– d'un nouveau jour.
D'anciennes peaux qui tombent à l'eau,
Qui n'aspirent plus à s'aggriper
Mais se laissent enfin oublier, se rendent,
Et montent et redescendent
Au va-et-vient feutré de la lune.
La naissance d'un élan
Se faufilant contre-courant,
Un raz-de-marée encore endormi,
Une force encore
Occulte, éparpillée.
Un rayon de lumière sous-terrain
Retenant sa respiration
Pour ne pas être pointé du doigt.
Sous cet élan est un fleuve entier
Encore intracé.
Qui se cache dans les plis de la terre
Sous nos bottes.
Mais dans un sourire au coin des lèvres
Qui s'échappera, on y verra
Des îlots argentés.
Ou l'horizon des derniers pins
Des pyrénées.
Des gris vaseux, des poches d'air,
Des trous noirs entiers d'appétit.
Des poches de ciel.
Et les paumes de nos mains
Dans ce fleuve déborderont
D'envie comme les rives après
L'hiver, incapables de se contenir,
Cherchant, toujours,
L'autre.
Le chemin que tracera cette crue
Entre nos vignes, entre nos pommiers –
Le chemin qu'elle tracera entre
Les lignes de nos mains
Se verra de là-haut de la lune.
Parce que le flot dévalera
Et nous prendra nos magistères
Et nous rendra aux simples terres –
Et nous, nous prendrons peur
Depuis le bas-fond des vallées.
Mais nous serons sains et saufs,
Car l'inondation nous attendrira.
On se baignera nu dans ce débordement
Encore incompris, mais déjà bu,
Et on se ratera.
Puis on se rattrapera.
Et demain le raz-de-marée s'effacera
Comme le passé et comme le reste.
Ainsi, s'iront, petit à petit, les senteurs éparpillées
Du parfum de Maman. De la cour de récré.
Des chaussettes propres et pliées par les mains de grand-papa.
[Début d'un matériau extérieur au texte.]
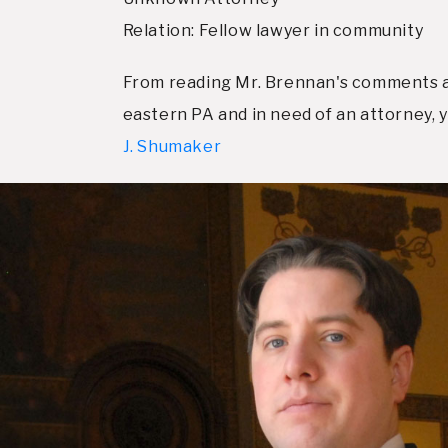
Relation: Fellow lawyer in community
From reading Mr. Brennan's comments and
eastern PA and in need of an attorney,
J. Shumaker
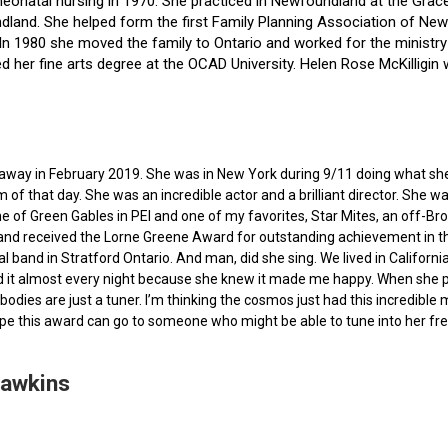
f neonatal nursing in 1970. She practiced in Newfoundland at the Gra
dland. She helped form the first Family Planning Association of Newf
ce. In 1980 she moved the family to Ontario and worked for the minist
ted her fine arts degree at the OCAD University. Helen Rose McKilli
ed away in February 2019. She was in New York during 9/11 doing what s
of that day. She was an incredible actor and a brilliant director. She w
e of Green Gables in PEI and one of my favorites, Star Mites, an off-B
 and received the Lorne Greene Award for outstanding achievement in th
ocal band in Stratford Ontario. And man, did she sing. We lived in Calif
 it almost every night because she knew it made me happy. When she pas
bodies are just a tuner. I’m thinking the cosmos just had this incredible
hope this award can go to someone who might be able to tune into her fr
Hawkins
Des chardons bleus de l'Allondon, et des sapins géants du Jura.
Par tous les temps nous laisserons donc
Les parapluies fermés, (chez eux),
Préférant la tête froide et la peau qui colle,
Qui colle aux robes des nuages.
Un jour, la plante des pieds dans les ruisseaux,
Le vent bombé d'orage
Claquera les portes d'une raclée d'eau pour aviser
Qu'il n'est pas nôtre (et que nous ne sommes pas sien).
Que nous nous sommes vautrés de désir,
Égarés, lointains, noyés –
Mais nous ne sommes pas rien.
Les lampions seront éteints,
Et le vent se lèvera à l'aube et
Nous soulèvera de son zéphyr,
D'une main, et de l'autan, de l'autre.
Et nous... Nous saisirons ses longs draps
De poignées d'hommes, sachant qu'il ne soufflera peut-être
Pas deux fois. À notre tour donnant bras,
À notre tour portant l'espoir –
– De la naissance d'un nouveau jour.
Merci. À Marion, pour la photo argentique, pour les encouragements, pour notre correspondance… Ce poème ne serait jamais né sans toi. Et à Crozet, le petit village de mon enfance.